Boost logo

Boost Users :

From: Robert Ramey (ramey_at_[hidden])
Date: 2008-03-24 13:09:31


François Mauger wrote:
> Hi robert and all,
>
>>>> On Sun, March 23, 2008 10:11 pm, Robert Ramey wrote:
>> if you don't like tracking - you can turn it off for the types you
>> want.
>
> see below.
>
>> to add your own characters between archives try something like this:
>>
>
> this is what I have done of course, to make it run.
> but I was considering that such behavior is the responsability
> of the core lib, not the user (me), that's my point.

A very bad idea in my opinion. Now the user can embed
serialized data whereever he wants. The library needs
to be smaller rather than larger.

> As I use a 'serialization manager' class that implements
> some txt/xml/bin archive depending of the file extension
> provided by the users of my lib, I would find more, say, 'elegant'
> not to treat text archives in a different way considering xml/bin ars.
> but maybe it is a purist issue! and maybe not really relevant.
> of course, this is not a pb if I add this 'blank' char by hand.
> So it is fine for me.

As it will be for all users with their own special requirements.

>
> -- next point:
>
> About memory tracking: after a few investigations while
> considering my needs, I find it very powerful.
> I only implies some care while using it.
> As I use serialization by pointers on nested objects
> in my lib, tracking is very useful for it handle the links
> properly.

> The only problem I met is the following:
> - I have say 1000000 records (some instances of a class) to write
> in the archive.
> - Each record uses massively std::vector or std::list as internal
> members (subrecords with dynamically allocated memory)
> - Each record (with its internal subrecords)
> is more than 1000 bytes long --> so total storage for my data set
> is about 1Gb in a single output file!
> - More, each record has pointers members in it, so tracking is
> activated and I NEED it.
>
> Now, when I write all the records using a kind of loop on my archive,
> I must not reuse the same memory addresses (as explained in the sample
> programs and docs in boost::serialization, I cannot use a temporary
> record instance in the loop).
> So I have to store in the RAM of the machine
> the whole sets of records (and dynamically allocated subrecords)
> at the same time before to store them in the archive (1Gb!).
> Typically I use a std::list for this.
> It implies to run a machine with 1Gb available RAM,
> which cannot be garanted for all my users,
> even on our computing center...
>
> On the other side, during the loop process,
> there is no way to erase (nor reduce the size of)
> previous written records while saving the current one
> in the archive.

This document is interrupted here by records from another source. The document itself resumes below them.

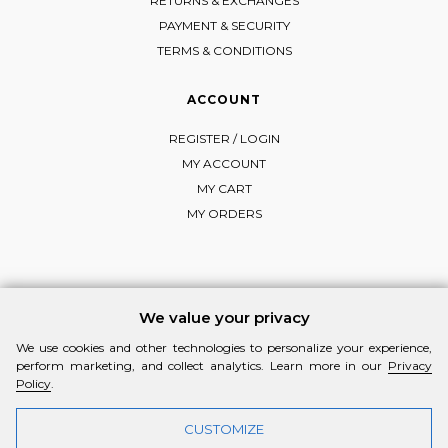
RETURNS & EXCHANGES
PAYMENT & SECURITY
TERMS & CONDITIONS
ACCOUNT
REGISTER / LOGIN
MY ACCOUNT
MY CART
MY ORDERS
FOLLOW MI-RŌ
We value your privacy
Visit Instagram
Visit Facebook
Visit Vimeo
We use cookies and other technologies to personalize your experience,
perform marketing, and collect analytics. Learn more in our
Privacy
Policy
.
CUSTOMIZE
© 2026 MI-RŌ. HANDCRAFTED WITH ❤ BY
YANNIS THEODOSIADIS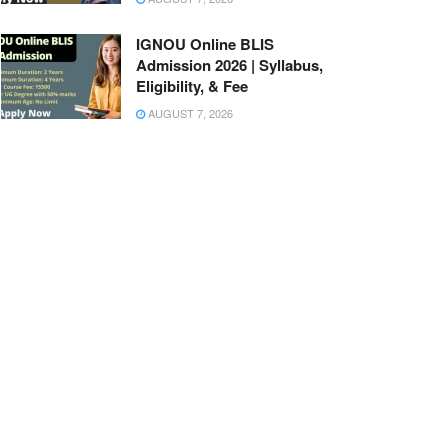
IGNOU Online BLIS
Admission 2026 | Syllabus,
Eligibility, & Fee
AUGUST 7, 2026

Of course this would
> save the current running memory but this available memory
> could be 'reused' at some point by the
> tracking mechanism (this is rather a random process that depends on
> the system)
> and then one would experience some misinterpretation of data
> as already serialized stuff through my pointers. Then
> the output will be corrupted.
>
> This is what I call a "long-range memory tracking effect":
>
> - within a single record (short range),
> memory tracking is fine for it enables to
> maintain some connections between 'subrecords' through pointers
> in a very nice and 'storage saving' way.
> More de-serialization works perfectly, without duplicate
> records/subrecords and memory leak issues.
>
> - for successive records (long range),
> I have no need of pointers to make links
> between objects (records and subrecords in it),
> so tracking is unuseful but it is still activated
> in the same program!

> Then it leads to some nesting between memory addresses among
> different records. This is a corruption case, unless, as I explained
> above, all records (and internal subrecords) are kept in memory
> till the end of the serialization process... then I need 1 Gb RAM
> machine!
>
> The only way I have found in my progs to break this long range effect
> is to use one archive per record. It then seems that
> memory tracking is confined within the limit of the current archive
> which is exactly what I want.
>
> Finally, what will be useful to enable my "per-record" serialization
> approach for a large data set, this is a kind of "memory tracking
> reset" function that could be invoked online while looping on the
> archive.
> I have no idea if it is possible to implement this, and if other
> people could find it useful, Robert first!
>
> Hope my point has been understood.
> At least, if you can confirm that tracking mechanism is confined
> within a single archive, I can use this strategy of
> multiple archives per file.
>
> Thanks a lot for your attention, advice and constructive critics.
>
> And many many thanks to Robert
> for this very nice and elegant serialization
> library. This is really a great and useful work!

A couple of points.

a) First, you've got a special situation. This requires special
effort to understand the library in more detail than normal.
Thankfully, you've made the investment in this effort and
have been able to exploit the library to help in addressing
your situation. I recognize that this is not easy.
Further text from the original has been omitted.